Exercise. Set the listing down exactly; no pictures.

Data in this exercise.
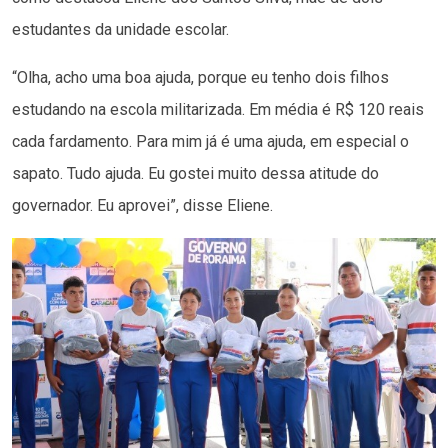
estudantes da unidade escolar.
“Olha, acho uma boa ajuda, porque eu tenho dois filhos
estudando na escola militarizada. Em média é R$ 120 reais
cada fardamento. Para mim já é uma ajuda, em especial o
sapato. Tudo ajuda. Eu gostei muito dessa atitude do
governador. Eu aprovei”, disse Eliene.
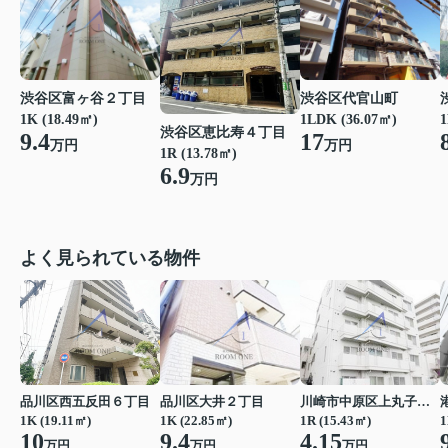
渋谷区富ヶ谷２丁目
渋谷区代官山町
1K (18.49㎡)
1LDK (36.07㎡)
1
渋谷区恵比寿４丁目
9.4
17
万円
万円
1R (13.78㎡)
6.9
万円
よく見られている物件
品川区西五反田６丁目
品川区大井２丁目
川崎市中原区上丸子八幡町
1K (19.11㎡)
1K (22.85㎡)
1R (15.43㎡)
1
10
9.4
4.15
万円
万円
万円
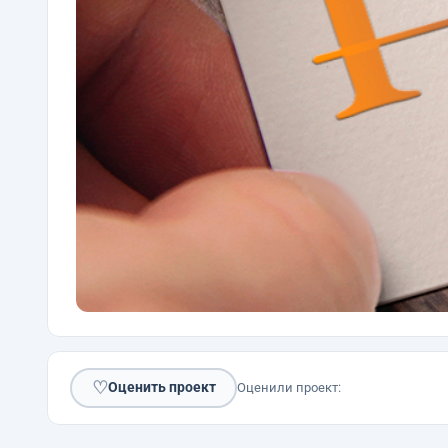
♡
Оценить проект
Оценили проект:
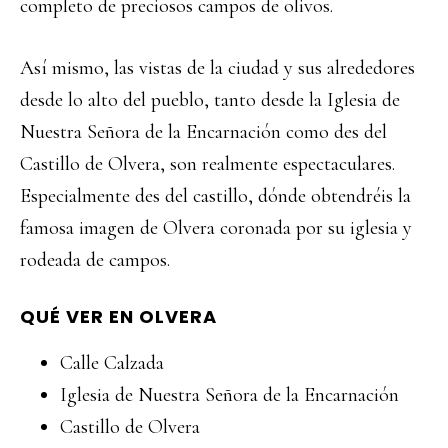
completo de preciosos campos de olivos.
Así mismo, las vistas de la ciudad y sus alrededores
desde lo alto del pueblo, tanto desde la Iglesia de
Nuestra Señora de la Encarnación como des del
Castillo de Olvera, son realmente espectaculares.
Especialmente des del castillo, dónde obtendréis la
famosa imagen de Olvera coronada por su iglesia y
rodeada de campos.
QUÉ VER EN OLVERA
Calle Calzada
Iglesia de Nuestra Señora de la Encarnación
Castillo de Olvera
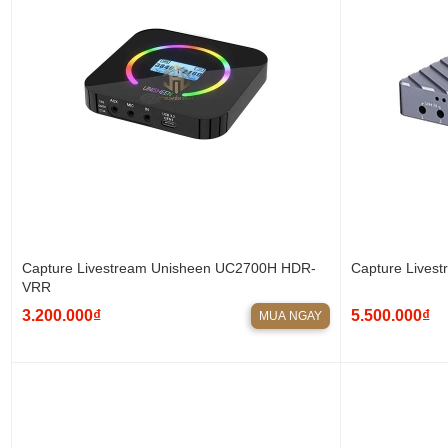
Capture Livestream Unisheen UC2700H HDR-
Capture Lives
VRR
3.200.000₫
5.500.000₫
MUA NGAY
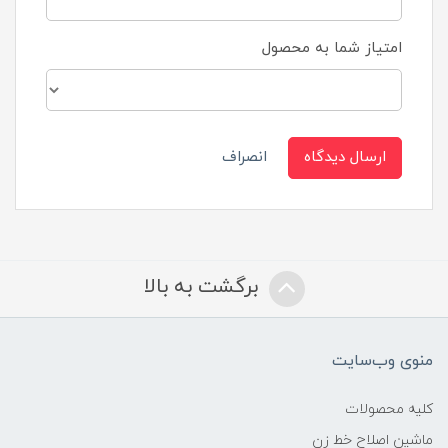
امتیاز شما به محصول
ارسال دیدگاه
انصراف
برگشت به بالا
منوی وب‌سایت
کلیه محصولات
ماشین اصلاح خط زن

Solution for this problem.
estudantes da unidade escolar.
“Olha, acho uma boa ajuda, porque eu tenho dois filhos
estudando na escola militarizada. Em média é R$ 120 reais
cada fardamento. Para mim já é uma ajuda, em especial o
sapato. Tudo ajuda. Eu gostei muito dessa atitude do
governador. Eu aprovei”, disse Eliene.
渋谷区富ヶ谷２丁目
渋谷区代官山町
1K (18.49㎡)
1LDK (36.07㎡)
1
渋谷区恵比寿４丁目
9.4
17
万円
万円
1R (13.78㎡)
6.9
万円
よく見られている物件
品川区西五反田６丁目
品川区大井２丁目
川崎市中原区上丸子八幡町
1K (19.11㎡)
1K (22.85㎡)
1R (15.43㎡)
1
10
9.4
4.15
万円
万円
万円
♡
Оценить проект
Оценили проект:
completo de preciosos campos de olivos.
Así mismo, las vistas de la ciudad y sus alrededores
desde lo alto del pueblo, tanto desde la Iglesia de
Nuestra Señora de la Encarnación como des del
Castillo de Olvera, son realmente espectaculares.
Especialmente des del castillo, dónde obtendréis la
famosa imagen de Olvera coronada por su iglesia y
rodeada de campos.
QUÉ VER EN OLVERA
Calle Calzada
Iglesia de Nuestra Señora de la Encarnación
Castillo de Olvera
Capture Livestream Unisheen UC2700H HDR-
Capture Lives
VRR
3.200.000₫
5.500.000₫
MUA NGAY
امتیاز شما به محصول
ارسال دیدگاه
انصراف
برگشت به بالا
منوی وب‌سایت
کلیه محصولات
ماشین اصلاح خط زن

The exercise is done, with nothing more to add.